When I had to retire my third guide dog, Abby, early for medical reasons, I was full of conflicting emotions. However, I made all of the necessary decisions: where she would live (with me), who would become her primary caregiver (my mom) and how I would meet her needs for special food and extra medical care (with financial help from some amazing friends who adore her, too). The adjustment to retirement was not a smooth transition for either Abby or myself, but I made the best decision for my girl. Abby is much healthier now without the stresses guide dog work put on her body. Abby has a new job: head of Homeland Security, and she makes sure no squirrel, ringing doorbell or knock goes unanswered at home. She enjoys meeting other dogs and still goes to dog-friendly places. Another bonus for her is that she has a younger brother to play with: my new guide dog, Fonzi.

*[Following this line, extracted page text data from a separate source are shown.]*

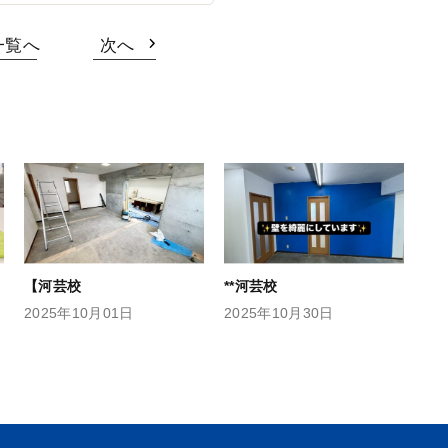
一覧へ
次へ
【河芸校
**河芸校
2025年10月01日
2025年10月30日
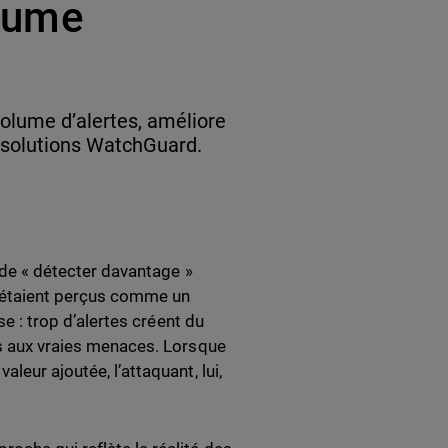
olume
volume d’alertes, améliore
x solutions WatchGuard.
t de « détecter davantage »
s étaient perçus comme un
se : trop d’alertes créent du
es aux vraies menaces. Lorsque
leur ajoutée, l’attaquant, lui,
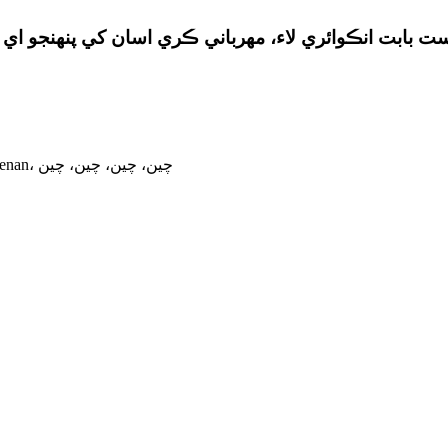
3-902، لانگمگ چوڪ، ڪينيوان روڊ، هوجي ضلعو، Zhengzuou henan، چين، چين، چين، چين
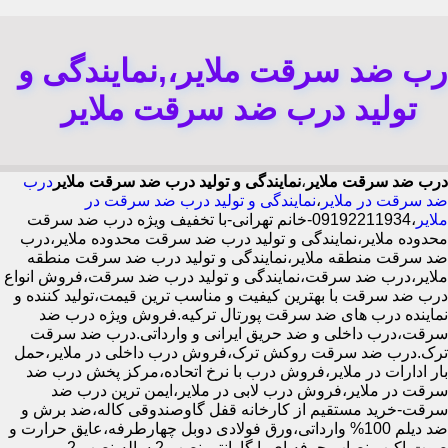
رب ضد سرقت ملایر،,نمایندگی و
تولید درب ضد سرقت ملایر
درب ضد سرقت ملایر
،
نمایندگی و تولید درب ضد سرقت ملایر
درب
ضد سرقت در ملایر
،
نمایندگی و تولید درب ضد سرقت در
ملایر
،09192211934-خانم تهرانی-با تخفیف ویژه درب ضد سرقت
محدوده ملایر،نمایندگی و تولید درب ضد سرقت محدوده ملایر،درب
ضد سرقت منطقه ملایر،نمایندگی و تولید درب ضد سرقت منطقه
ملایر،درب ضد سرقت،نمایندگی و تولید درب ضد سرقت،فروش انواع
درب ضد سرقت با بهترین کیفیت و مناسب ترین قیمت،تولید کننده و
نماینده درب های ضد سرقت پورتال ترکیه.فروش ویژه درب ضد
سرقت،درب داخلی و ضد حریق ایرانی و وارداتی.درب ضد سرقت
ترک.درب ضد سرقت روکش ترک،فروش درب داخلی در ملایر،حمل
بار ادارات در ملایر،فروش درب با نرخ اتحاده،مرکز پخش درب ضد
سرقت در ملایر،فروش درب لابی در ملایر،ایمن ترین درب ضد
سرقت-خرید مستقیم از کارخانه قفل گاوصندوقی کاله،ضد برش و
ضد دیلم 100% وارداتی،ورق فولادی دوبل چهارطرفه،عایق حرارت و
صوت،اکیپ نصاب حرفه ای با گارانتی نصب 2 ساله،نصب 2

Training with a new guide dog is an adventure, full of emotion with long days of hard work, going to new places, learning new techniques and figuring out what makes the new dog tick. While many people told me “to enjoy my vacation at guide dog school,” training is more like boot camp than vacation. The daily schedule is rigorous. We trained for 7 hours each day doing activities such as working an on-campus obstacle course, and we participated in lectures each night. We trained in multiple locations around Long Island, and even spent 2 days training in busy Manhattan and Central Park!

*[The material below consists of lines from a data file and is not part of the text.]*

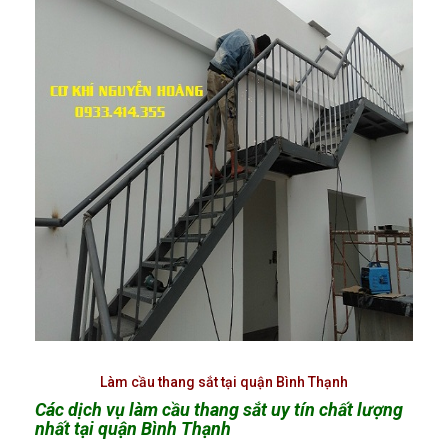
Làm cầu thang sắt tại quận Bình Thạnh
Các dịch vụ làm cầu thang sắt uy tín chất lượng
nhất tại quận Bình Thạnh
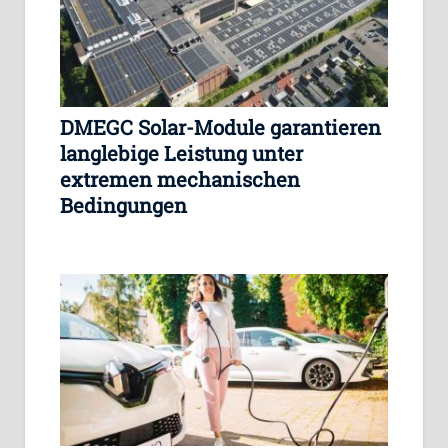
DMEGC Solar-Module garantieren
langlebige Leistung unter
extremen mechanischen
Bedingungen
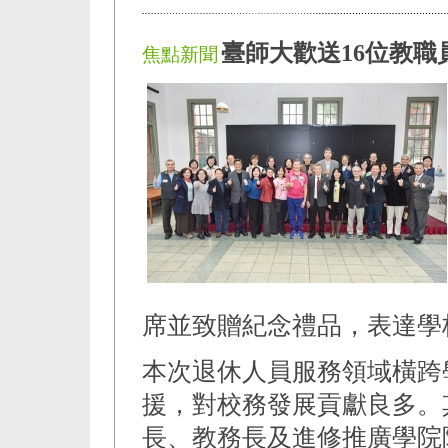
臺師大歡送16位教職
焦點新聞
席並致贈紀念禮品，表達學
本次退休人員服務領域橫跨
援，對校務發展貢獻良多。
長、教務長及進修推廣學院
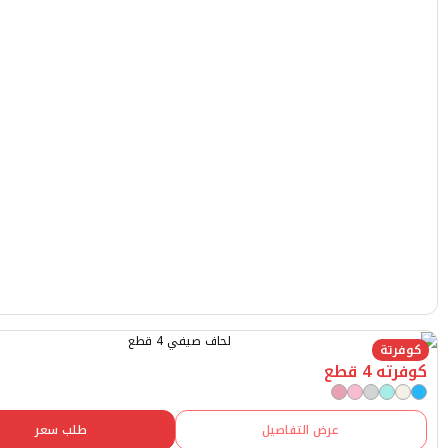
طع
عرض التفاصيل
طلب سعر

In the early days of training, we completed several Juno walks. A Juno walk involves the trainer holding an empty harness and simulating the dog’s movements while the handler follows. This technique helps the trainer match the dog and student’s walking pace and pull in the harness. It allows the handler practice in correcting his/her techniques without unduly stressing the dog, as well as helping the handler to refine his/her body positioning and footwork.

The initial days of guide dog school involved the trainer assessing various aspects of each handler’s life so they can be matched with an appropriate guide dog. The trainer carefully evaluated my needs, living situation, work environment, activity level, walking speed, amount of pull I need in the harness, hobbies, allergies and personality. I was given a fast, hard-pulling, “city dog” who was best able to handle my lifestyle and would be able to handle anything I could throw at him, no matter how busy or chaotic the situation.

My new guide dog, Fonzi, is a 64 pound, male, black Lab with a large-and-in-charge attitude. Fonzi also happens to be the sweetest goofball you will ever meet. After being introduced, I spent some time alone with Fonzi so we could begin getting acquainted, but then the work really began! I worked with the trainer while Fonzi was in harness and taught him to follow various routes around campus, find doors in the building and we practiced using the stairs. My balance is heavily affected by my allergies, and stairs can be tricky for me, but Fonzi slowed down and watched me carefully as we went up or down a step at a time. He did not mind that we modified his technique on stairs slightly to help me keep my balance.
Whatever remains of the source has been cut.